Familie Bauer erwarb den Lehnhof vor 15 Jahren, baute die Weidewirtschaft Schritt für Schritt aus. Auf einer Fläche von 25 Hektar Wiesen haben derzeit rund 80 Rinder genug Platz, auf diesen Flächen sollen einmal bis zu 100 Tiere grasen. Artgerechte Haltung wird bei Bauers großgeschrieben. „Die Tiere fühlen sich bei uns wohl“, erklärt die 24-jährige Hofladenleiterin. Die davon erzählt, dass man die Tiere auch selbst schlachte. Die schonende Schlachtung erhalte auf jeden Fall die gute Fleischqualität. Wer sich in dem kleinen Laden umschaut, der staunt über die Vielzahl der in der Region erzeugten Lebensmittel. Imkerhonig etwa, oder Wein vom örtlichen Winzer. Auch Obst von einem landwirtschaftlichen Betrieb aus Meißen gibt es dort.

Man wolle, auch darauf legt man bei Bauers Hofladen großen Wert, „nicht über Siegel oder Zertifikate definiert werden“, so Friederike Bauer. Sondern einzig und alleine über Qualität. Die sich schon weit über die Landesgrenzen herumgesprochen hat. Die Kundschaft, darauf ist die 24-jährige Ladenchefin besonders stolz, komme aus der ganzen Bundesrepublik, ja man liefere sogar in die Schweiz. Das sei eine besondere Wertschätzung für den Hofladen, überhaupt „für jeden unserer Mitarbeiter“, so Friederike Bauer. Die natürlich nicht vergisst zu erwähnen, dass es im Hofladen auch fleischlose Produkte gibt. Milchprodukte, Honig, Fruchtaufstriche, Säfte.
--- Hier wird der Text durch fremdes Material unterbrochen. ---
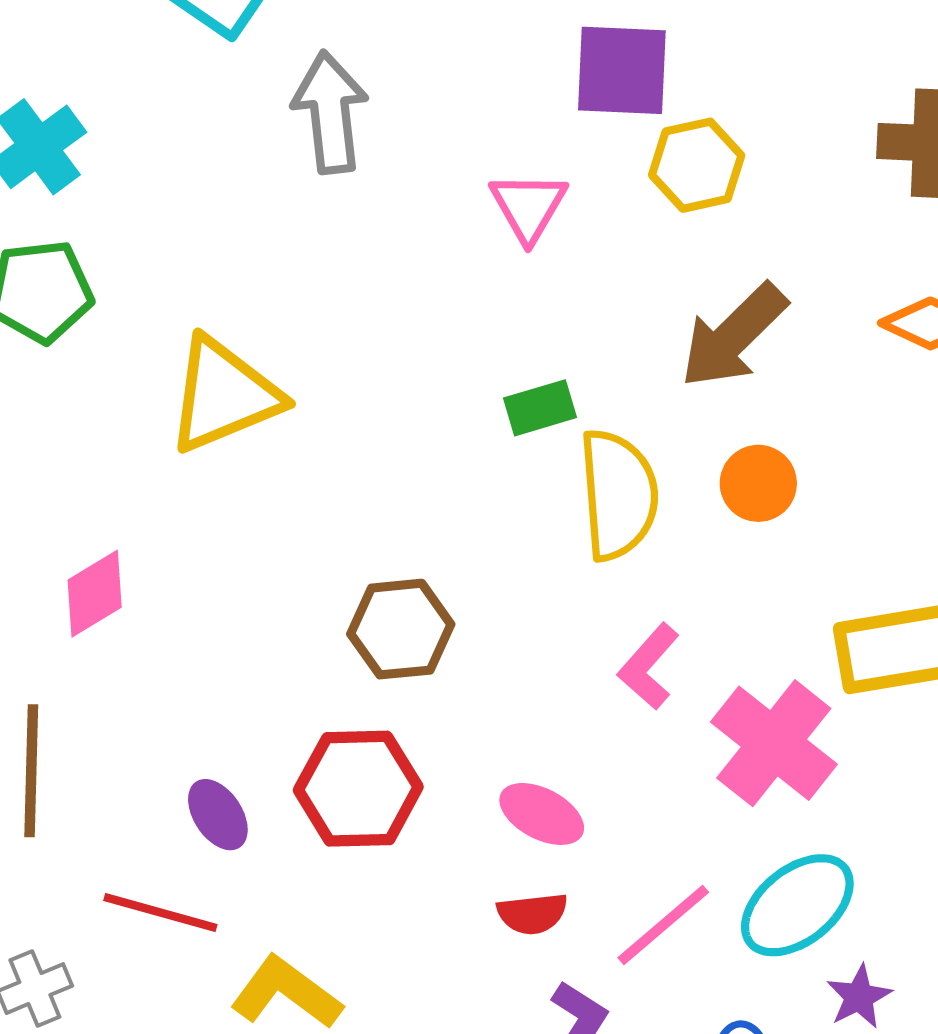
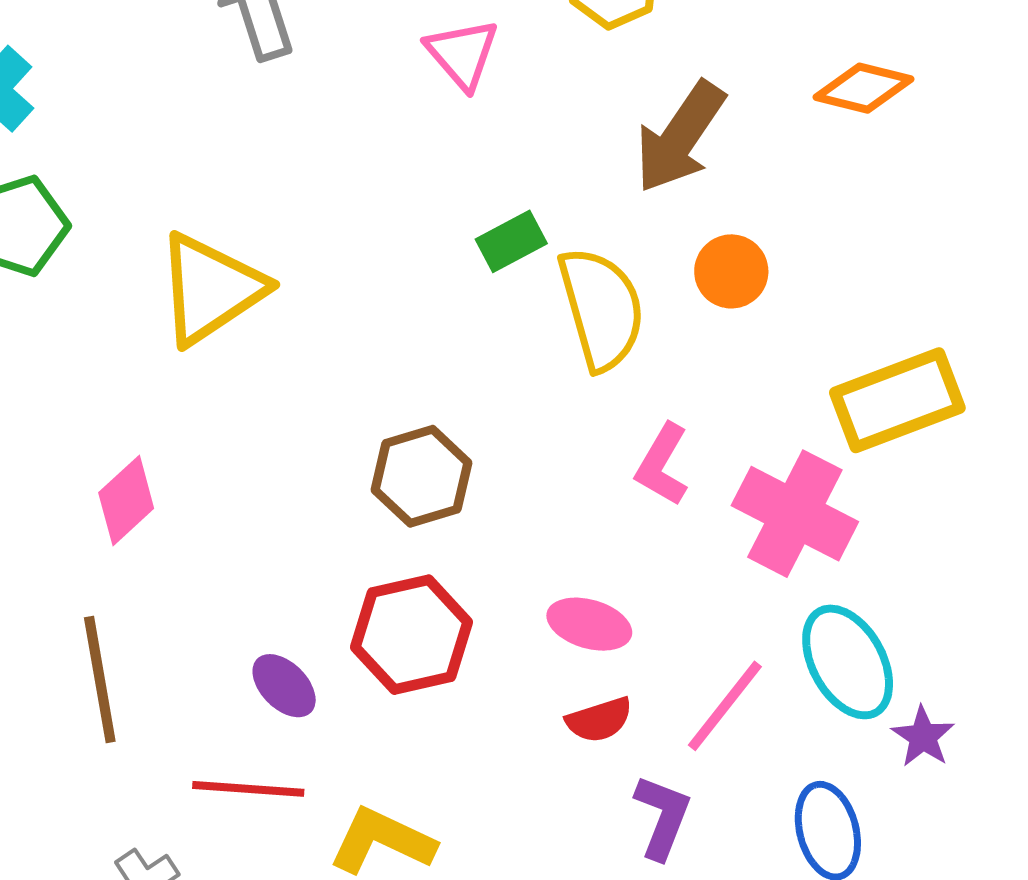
cyan ellipse: (797, 905) -> (848, 662), turned -69

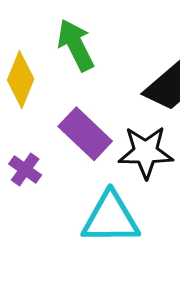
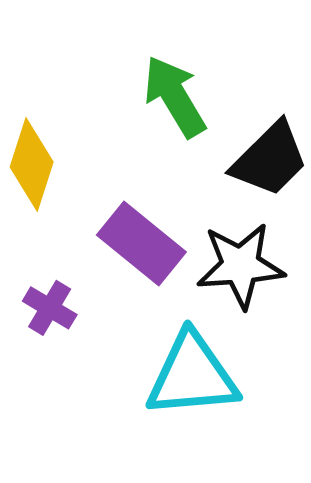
green arrow: (76, 45) -> (175, 97), moved

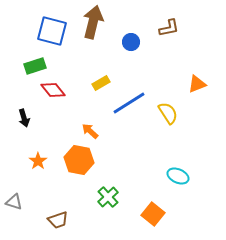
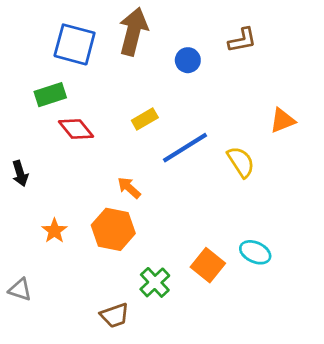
black arrow: (24, 118) -> (20, 173), moved
orange square: (153, 214) -> (208, 265), moved
brown trapezoid: (58, 220) -> (115, 315), moved

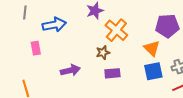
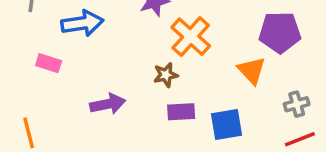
pink rectangle: (36, 48) -> (49, 63), turned -64
blue square: (153, 71) -> (226, 124), moved

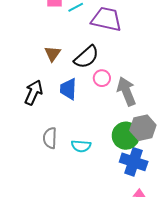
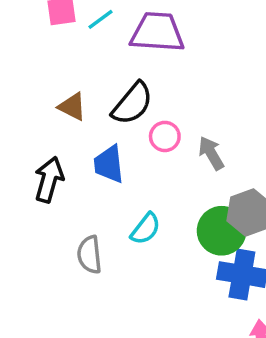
brown triangle: (53, 54) -> (72, 107), turned -30
gray arrow: (126, 91) -> (211, 153), size x0.7
cyan semicircle: (81, 146) -> (146, 229), moved, turned -48

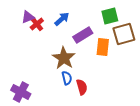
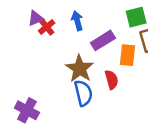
blue arrow: (62, 19) -> (77, 21), turned -63
blue semicircle: (67, 78) -> (83, 93), size x1.5
red semicircle: (82, 87) -> (112, 80), moved

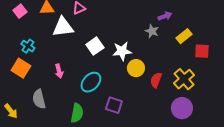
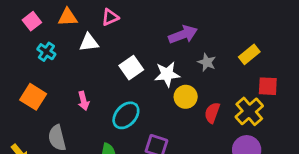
purple arrow: (165, 16) -> (183, 34), moved, size x1.5
white triangle: (63, 27) -> (89, 42), size x0.7
gray star: (152, 31) -> (207, 62), moved
cyan cross: (28, 46) -> (46, 52), moved
red square: (202, 51) -> (268, 86), moved

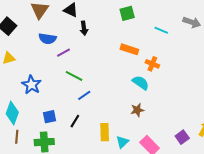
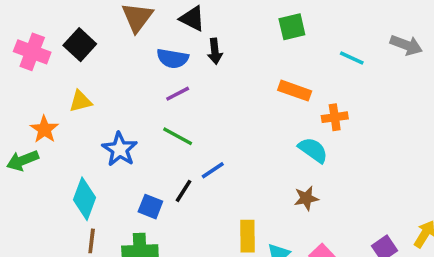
blue semicircle: (48, 39) -> (173, 58), moved
orange cross: (152, 64) -> (335, 117), turned -32
green line: (74, 76) -> (178, 136), moved
blue square: (50, 117) -> (150, 207), turned 32
black line: (75, 121) -> (183, 191), moved

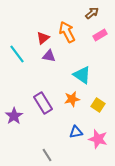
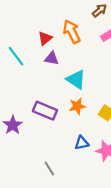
cyan triangle: (82, 75) -> (76, 79), moved
purple rectangle: (43, 103) -> (45, 111), turned -35

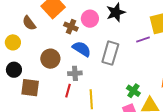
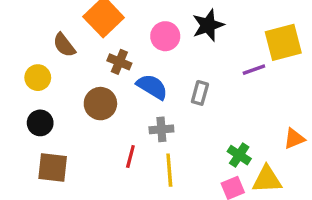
brown cross: (71, 27) -> (119, 62), moved
gray rectangle: (110, 53) -> (200, 93), size x0.6
gray cross: (75, 73) -> (161, 129), moved
brown square: (30, 88) -> (53, 168), moved

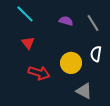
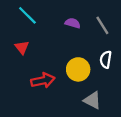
red triangle: (28, 43) -> (22, 47), moved
red arrow: (39, 73) -> (43, 80), turned -30

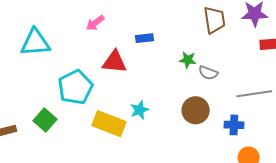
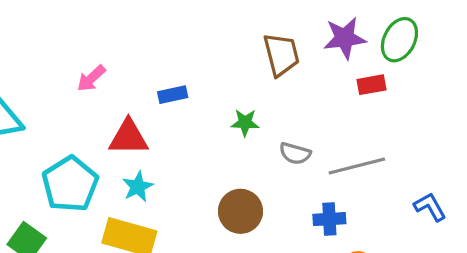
gray semicircle: (208, 73) -> (295, 153), moved
cyan star: (140, 110) -> (138, 187), moved
brown circle: (196, 110) -> (240, 211), moved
Und natürlich gibt es auch Produkte, die besonders häufig nachgefragt sind, sozusagen „unsere Bestseller“ sind, wie die junge Ladenchefin schmunzelnd erzählt. Dazu gehören der handgesalzene Schinken, der bei Bauers zweimal geräuchert wird, sowie die Rindersalami. Man kann davon ausgehen, dass diese Fleischwaren aus der Bauer'schen Produktion beim nun beginnenden Weihnachtsgeschäft besonders oft über die Ladentheke gehen werden.